Without a killer 5G app, South Korea’s carrier strategy, at least for now, is a hard sell with pricing that seems great but isn’t that different than 4G—and often packaged with bizarre gifts. At a telecom store in Seoul’s Gwanghwamun neighborhood, an area populated with asset managers and diplomats, I recently stared at a table of freebies to entice people to sign up for 5G. A mini barbecue grill. Packages of instant ramen. Even boxes of tissue and toilet paper branded with the 5G logo of KT Corp. , the country’s second largest telecom operator.
“The ability to go wherever, do whatever you desire,” the tissue box reads. “Your Superpower.” Nearby, the door is plastered with notices that Samsung’s Galaxy Note 20, released in mid-August, is now 50% off.
I am a KT subscriber. At about $50 a month, my 5G monthly bill is about the same as I paid for 4G LTE. I get 10 gigabytes of ultrafast data—guzzling 5G or 4G LTE, it doesn’t matter— but after that, my service dips to a mere 1 megabyte per second. There’s a certain shame element to this. When my phone connects to Wi-Fi, I’ve noticed the “5G” or “LTE” logos on my phone’s upper-right corner disappear. All that’s visible, I suppose thankfully, are the four bars.
All that glitters
Another unexpected downgrade: My 4G LTE plan had been one of the pricier options. It meant I held “VIP” status with KT, a distinction determined by a user’s annual payments. This entitled me to some perks, like a free movie ticket every month or half off my bill at certain restaurants. In total, there are six membership tiers, from the even loftier “VIP” down to general.
The readjustment to the 5G pricing structure meant I fell down a peg from VIP to Gold, as more-expensive options were added. The freebies are largely gone. Reading the fine print recently, I saw that if I stayed as a KT subscriber for six years, I would be bumped up a level. Having first joined in February 2017, my return to VIP status would come at some point in 2023..
Perhaps by then, 5G will have evolved beyond a speed-demon gimmick, with the eye popping horsepower finally harnessed. Maybe I can talk to a hologram. Or stop craning my neck, swiping on a smartphone because augmented-reality glasses now do the trick. Prior generations of wireless had slow starts, too.

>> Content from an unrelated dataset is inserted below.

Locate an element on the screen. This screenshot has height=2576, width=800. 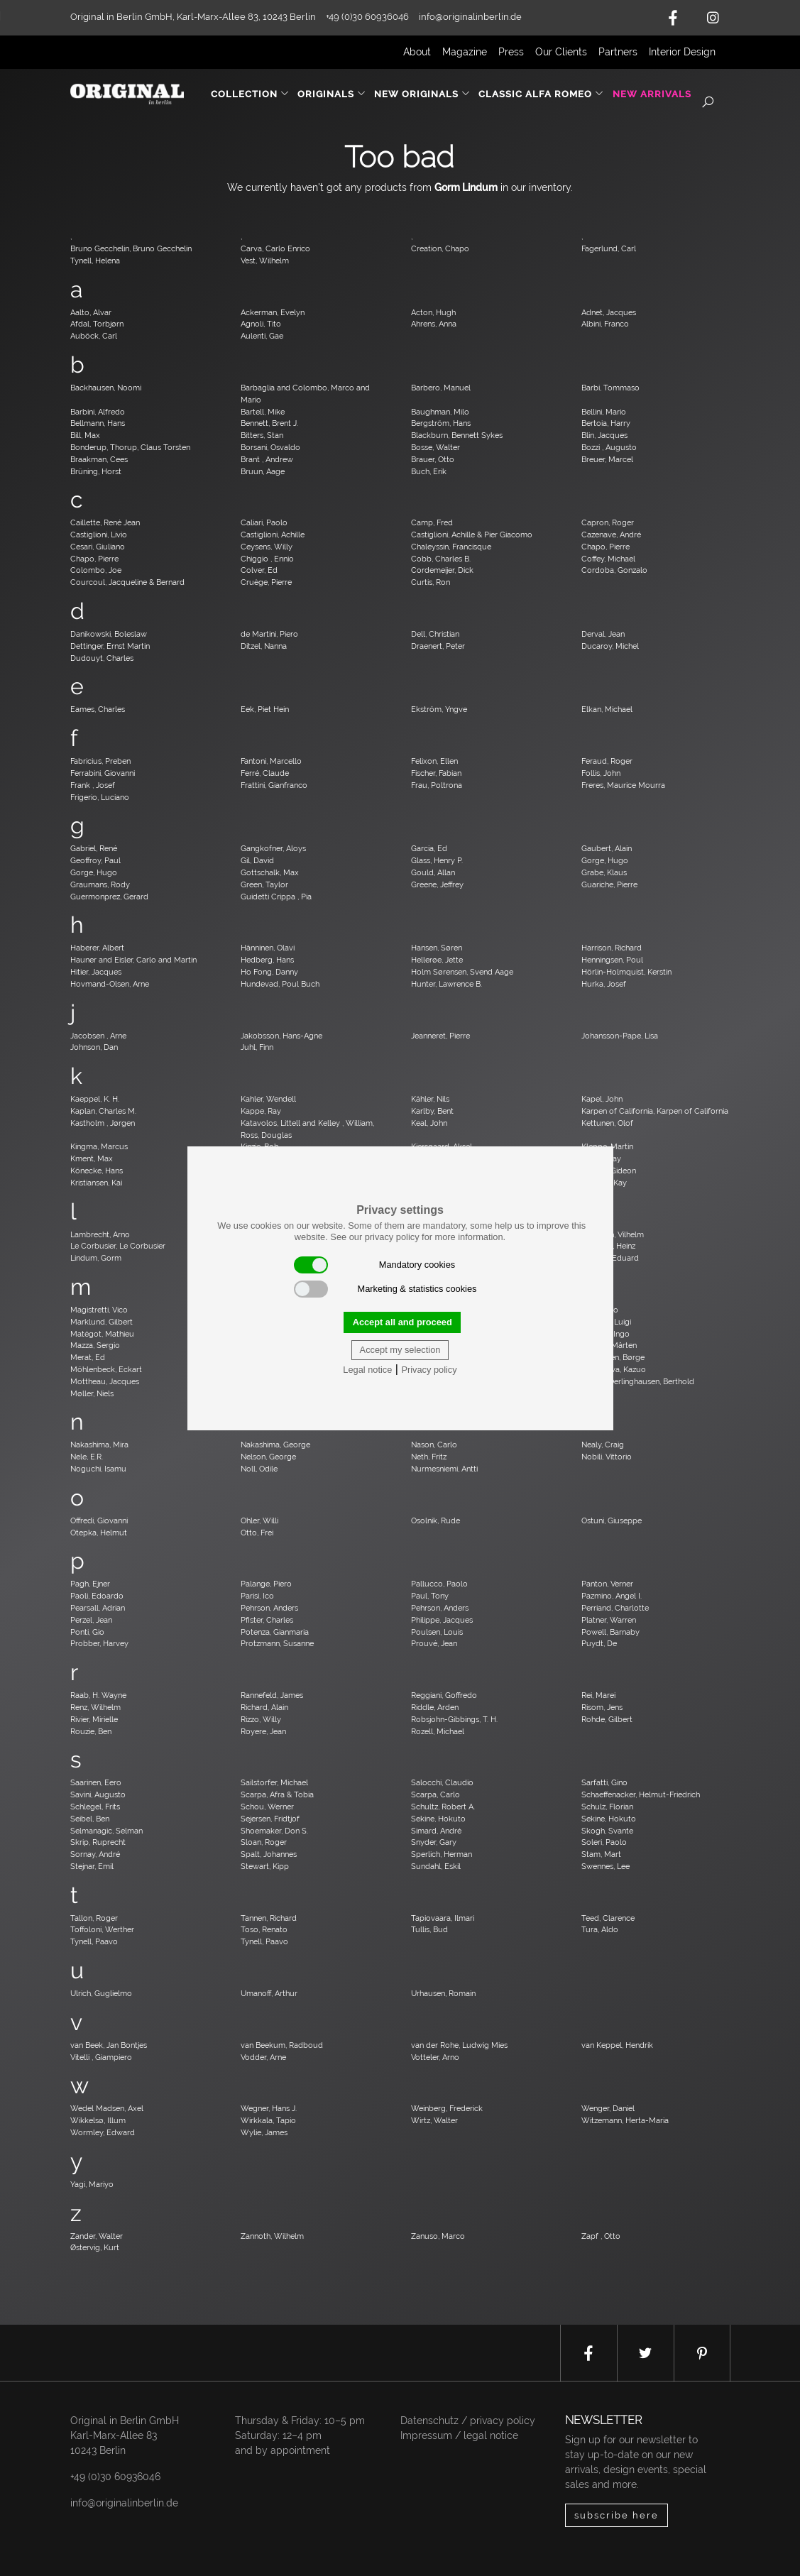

But we were eventually won over once the killer apps like Uber, Yelp and Instagram emerged.
But 5G’s leap will be harder, since our basic online needs are satiated. Not many people need to download a full season of “The Office” in seconds rather than minutes. Something wholly new will need to be hatched. What that is, like 5G’s initial performance, is tough to see.